Gribnau was toen universitair docent aan de rechtenfaculteit van de Erasmus Universiteit waar hij de inleiding tot de rechtswetenschap en rechtsfilosofie doceerde. Onlangs, 22 mei 2015, postte hij vanuit Tilburg University, Fiscal Institute and the Center for Company Law waar hij sinds 1998 werkzaam en sinds 1 sept. 2011 hoogleraar is, het PDF van dit artikel

 “The Power of Law: Spinoza’s Contribution to Legal Theory,” p. 21-37

Gezien de hoge prijs van dat boek is het uiteraard extra nuttig dat zijn artikel via internet beschikbaar komt. Maar bijzonder is dat er in zo’n internationale reader ook een bijdrage vanuit Nederland meedoet.

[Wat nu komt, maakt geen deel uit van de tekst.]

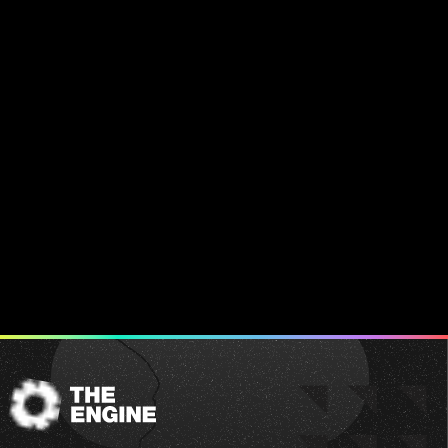
The
Engine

Het is een gedegen en informatief artikel, waarin Gribnau – en dat was blijkbaar ook zijn opzet – goed laat uitkomen hoe Spinoza heel goed een partijtje kan meeblazen in het hedendaagse rechtswetenschappelijke denken. Hoe hij meer dan een halve eeuw voor Montesquieu aandacht had voor de noodzaak van de scheiding van machten en voor de constitutio- en institutionalisering, hoe bij hem al de ‘rule of law’ (i.p.v. ‘rule of men’) te vinden is, hoe bij hem het ‘rechtspositivisme’ (zoals beschreven door Kelsen) te vinden is. Maar vooral uiteraard door zijn geheel eigen benadering van ‘recht is macht’ en zijn geheel eigen invulling van het (bij hem pre-of amorele) natuurrecht.

Terecht dat dit artikel gewaardeerd wordt en de status meekreeg van een klassieker te zijn.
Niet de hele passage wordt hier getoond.